A new dawn for biological collections: The AI revolution in museums and herbaria

There are numerous uses for machine learning in digital collections, including an enormous potential to extract traits of organisms.

Guest blog post by Quentin Groom

Imagine having access to all the two billion biological collections of the world from your desktop! Not only to browse, but to search with artificial intelligence. We recently published a paper where we envisage what might be possible, such as searching all specimen labels for a person’s signature, studying the patterns of butterflies’ wings, or reconstructing a historic expedition.

Numbers of digital images from biodiversity collections are increasing exponentially. Herbariums have led the way with tens of millions of images available, but images of pinned insects will soon overtake plants.

Numbers of accessible images of specimens are increasing exponentially. Plants lead the way, but insects are increasing at the fastest rate. This graph was created from snapshots of the Global Biodiversity Information Facility and is undoubtedly an underestimate of the actual number of specimens for which images exist. See how this was created in Groom et al. (2023).

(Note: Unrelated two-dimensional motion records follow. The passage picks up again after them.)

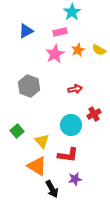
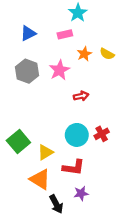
pink star: (55, 54) -> (59, 70), moved
gray hexagon: (29, 86) -> (27, 71), moved
red cross: (94, 114) -> (102, 134), moved
green square: (17, 131) -> (18, 141), size x1.5
yellow triangle: (42, 141) -> (45, 152), turned 42

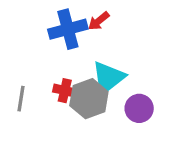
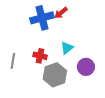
cyan triangle: (108, 78) -> (67, 48), size x0.6
gray hexagon: (89, 99) -> (55, 75), moved

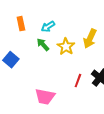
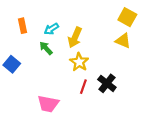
yellow arrow: (90, 39) -> (75, 37), moved
yellow star: (66, 47) -> (79, 62), moved

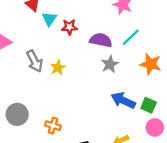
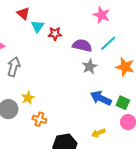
gray arrow: (35, 61) -> (14, 67), moved, turned -138
yellow star: (58, 68) -> (28, 98), moved

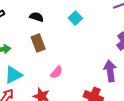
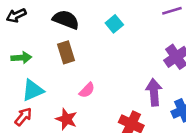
black semicircle: (37, 17) -> (66, 20), size x1.5

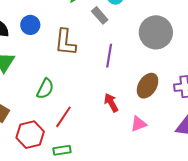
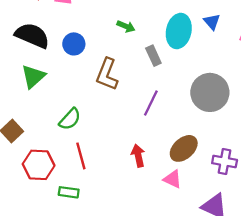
red line: (63, 117) -> (81, 156), turned -65
pink triangle: (139, 124) -> (172, 179), moved, turned 30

At one time, if you wanted access to biological collections, you had to travel. Now we are used to visiting collections online, where we can view images of specimens and their details on our desktops. Nevertheless, biological collection images are still dispersed and this limits their effective use, not just for people, but also for computers. One of the promises of making specimens digital is being able to apply machine learning to these images.  Yet the real benefits of machine access to specimens can only be realised through massive access to collection images and the ability to apply these techniques to hundreds of collections and millions of specimens.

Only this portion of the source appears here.